Milano: madri lavoratrici sempre più discriminate
Vessazioni, discriminazioni subdole e banali, mobbing. Poche tutele nella capitale italiana del lavoro femminile per le lavoratrici da poco diventate madri, considerate dalle aziende “meno produttive” .
Mobbing orizzontale
Dalle statistiche emerge una cruda realtà: le donne con figli hanno un tasso di occupazione di 14 punti inferiore rispetto a quelle senza figli. Mentre molte di loro tendono ad abbandonare il lavoro entro il primo anno di vita del bambino. “Le discriminazioni sul posto di lavoro non accennano a diminuire – spiega Ivan Lembo, responsabile Politiche sociali della Cgil di Milano – resta la differenza salariale tra donne e uomini, e la nascita di un bambino genera situazioni di crisi. Ci sono problemi anche per donne che usufruiscono dei permessi della legge 104, in alcuni casi vittime di “mobbing orizzontale” da parte dei colleghi».

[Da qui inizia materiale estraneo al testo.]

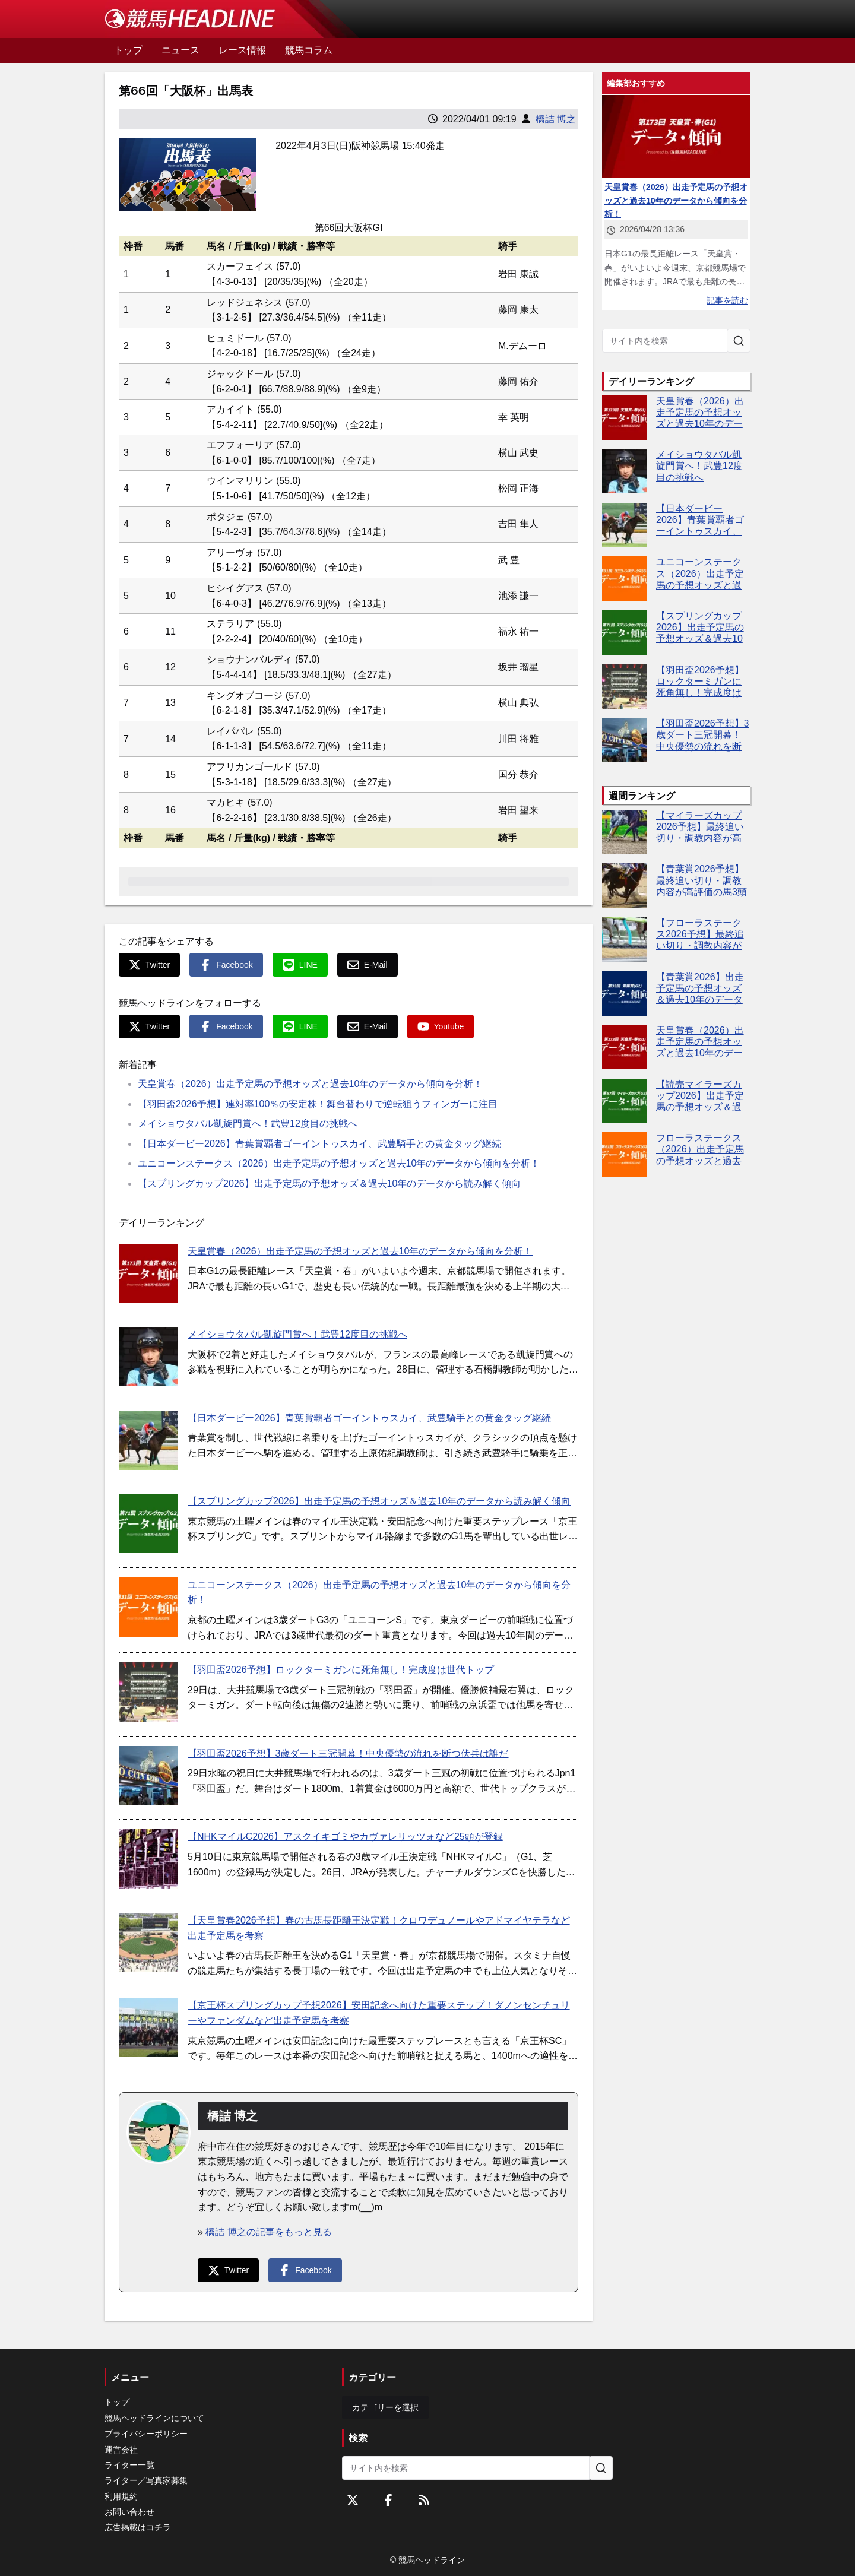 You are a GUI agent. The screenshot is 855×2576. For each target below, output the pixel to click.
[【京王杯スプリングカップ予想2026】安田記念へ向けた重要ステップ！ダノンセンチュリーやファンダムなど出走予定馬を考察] (148, 2027)
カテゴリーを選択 (385, 2407)
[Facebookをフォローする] (388, 2500)
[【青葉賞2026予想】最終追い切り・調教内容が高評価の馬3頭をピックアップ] (624, 885)
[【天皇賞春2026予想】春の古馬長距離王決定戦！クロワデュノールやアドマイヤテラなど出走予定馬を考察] (148, 1942)
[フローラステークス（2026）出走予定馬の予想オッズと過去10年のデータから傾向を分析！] (624, 1154)
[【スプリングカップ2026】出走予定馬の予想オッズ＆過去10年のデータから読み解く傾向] (148, 1523)
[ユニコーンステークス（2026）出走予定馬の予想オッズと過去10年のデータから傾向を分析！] (148, 1607)
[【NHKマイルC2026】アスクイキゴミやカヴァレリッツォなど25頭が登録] (148, 1859)
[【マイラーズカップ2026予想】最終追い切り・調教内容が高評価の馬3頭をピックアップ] (624, 832)
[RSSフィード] (424, 2500)
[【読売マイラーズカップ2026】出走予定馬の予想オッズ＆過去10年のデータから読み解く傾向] (624, 1101)
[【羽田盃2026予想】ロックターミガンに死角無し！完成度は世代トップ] (148, 1692)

Tutto questo accade nella prima città italiana per occupazione femminile, dove oltre il 65% delle donne tra 20 e 65 anni ha un lavoro. Milano, per la percentuale di donne occupate, ha raggiunto i livelli di metropoli come Londra, Parigi e Berlino. Anche se per arrivare a condizioni e tutele nordeuropee c’è ancora tanta strada da fare. Al momento, tra contratti a temine, posti fissi, lavoratori autonomi e partite Iva, su 5.000 occupati in più a Milano nel 2018 rispetto all’anno precedente 4.000 sono donne. E in Lombardia, secondo gli ultimi dati diffusi dai sindacati, nell’arco di dieci anni, dal 2008 al 2018, l’occupazione femminile è aumentata del 5.9%, mentre quella maschile si è fermata al +0.9%.

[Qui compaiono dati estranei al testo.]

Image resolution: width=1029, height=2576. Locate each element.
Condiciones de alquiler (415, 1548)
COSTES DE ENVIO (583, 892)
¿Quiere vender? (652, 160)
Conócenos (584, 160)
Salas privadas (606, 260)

Le vere denunce sono poche
In qualche modo l’azienda vince sempre perché nella maggior parte dei casi la lavoratrice si limita ad avviare una causa al Tribunale del Lavoro. Più che una causa diventa un’autentica guerra psicologica c che il più delle volte non viene neppure portarla a termine. Spesso la denuncia verso i datori di lavoro viene ritirata senza avere neppure raggiunto un adeguato compromesso economico. Le lavoratrici subiscono in silenzio e quindi, esasperate e avvilite, se ne vanno per sempre.
Anche se sempre più emancipate e inserite nel mondo del lavoro, le madri vittime di discriminazioni sono colpite tutti i livelli. Ad esempio lo scorso aprile le lavoratrici milanesi del portale eDreams si erano riunite in presidio per denunciare la mancata concessione di part time e orari flessibili alle neomamme. Poche settimane dopo l’epilogo, con il licenziamento per la decisione dell’agenzia di viaggi online di delocalizzare, tagliando 70 dipendenti a Milano.

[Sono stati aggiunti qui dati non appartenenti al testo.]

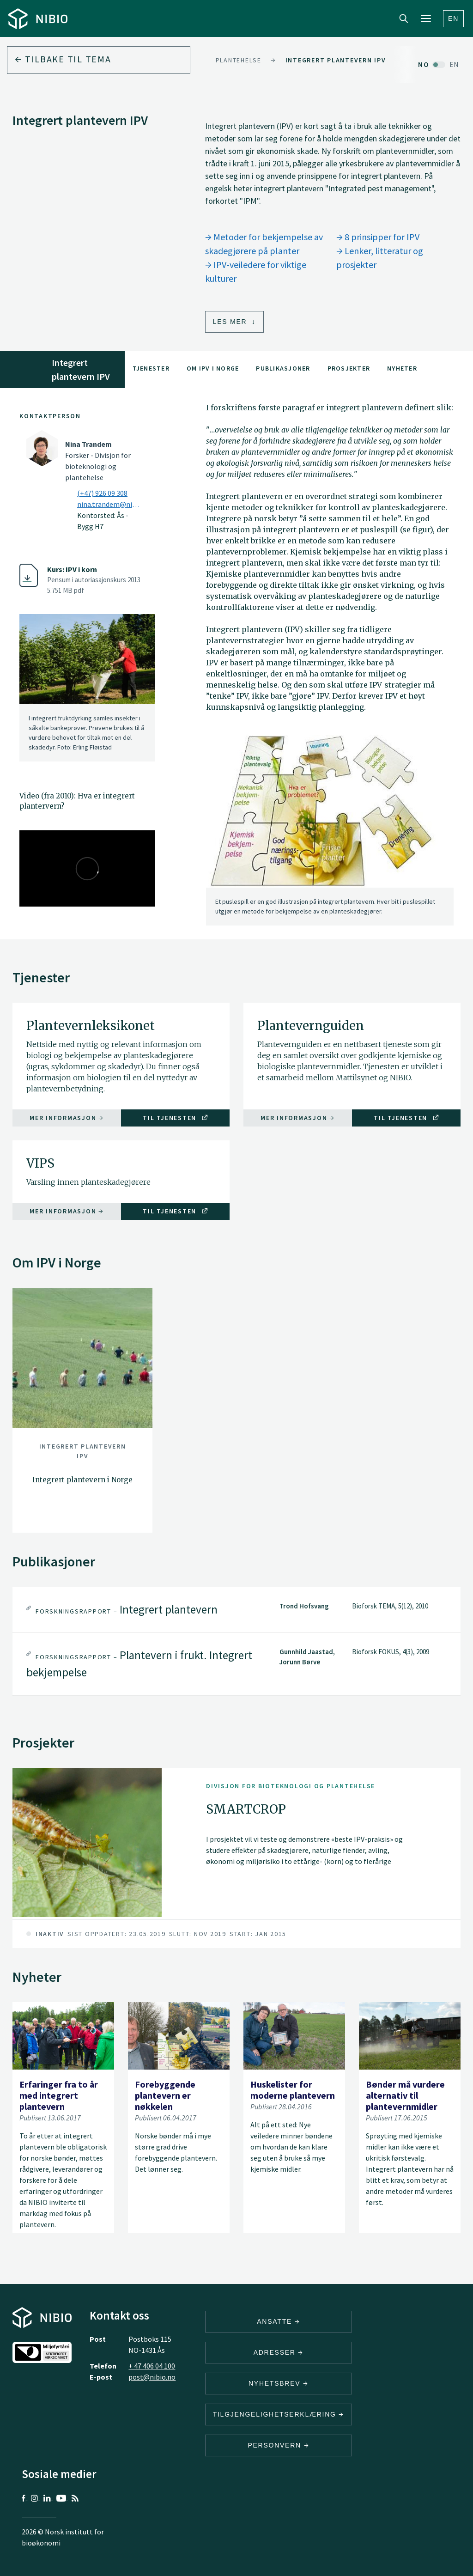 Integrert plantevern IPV (335, 60)
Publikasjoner (283, 368)
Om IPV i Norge (213, 368)
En (453, 18)
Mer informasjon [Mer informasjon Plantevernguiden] (298, 1118)
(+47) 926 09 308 (102, 493)
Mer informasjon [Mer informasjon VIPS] (67, 1211)
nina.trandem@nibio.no (109, 504)
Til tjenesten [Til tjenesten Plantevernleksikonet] (175, 1118)
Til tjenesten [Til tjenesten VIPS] (175, 1211)
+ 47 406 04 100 (151, 2365)
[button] (236, 1609)
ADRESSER (278, 2352)
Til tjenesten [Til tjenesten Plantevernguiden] (406, 1118)
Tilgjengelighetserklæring (278, 2414)
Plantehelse (238, 60)
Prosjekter (348, 368)
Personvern (278, 2445)
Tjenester (151, 368)
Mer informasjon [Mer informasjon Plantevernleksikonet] (67, 1118)
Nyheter (402, 368)
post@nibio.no (152, 2376)
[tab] (236, 1609)
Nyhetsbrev (279, 2383)
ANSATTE (278, 2321)
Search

Trasferimenti e cambi di orari
Gli stratagemmi per legalizzare le vessazioni inflitte alle neo madri sono sempre più sofisticate. Infatti prima le aziende licenziavano le mamme dopo il primo anno di vita del bambino certe di dover affrontare una causa in tribunale. Adesso tendono a metterle in condizioni di dare le dimissioni imponendo trasferimenti o cambi di orari che rendono impossibile conciliare lavoro e vita da mamma, mettendosi più al riparo da ricorsi in legali.
Nel capoluogo lombardo al Centro Donna della Cgil solo negli ultimi tre anni si sono rivolte 1.771 lavoratrici. In particolare, nel 2018 ben 194 hanno chiesto aiuto per conciliare maternità e lavoro, 49 hanno aperto un contenzioso per discriminazione dopo la maternità e 14 hanno denunciato mobbing di genere.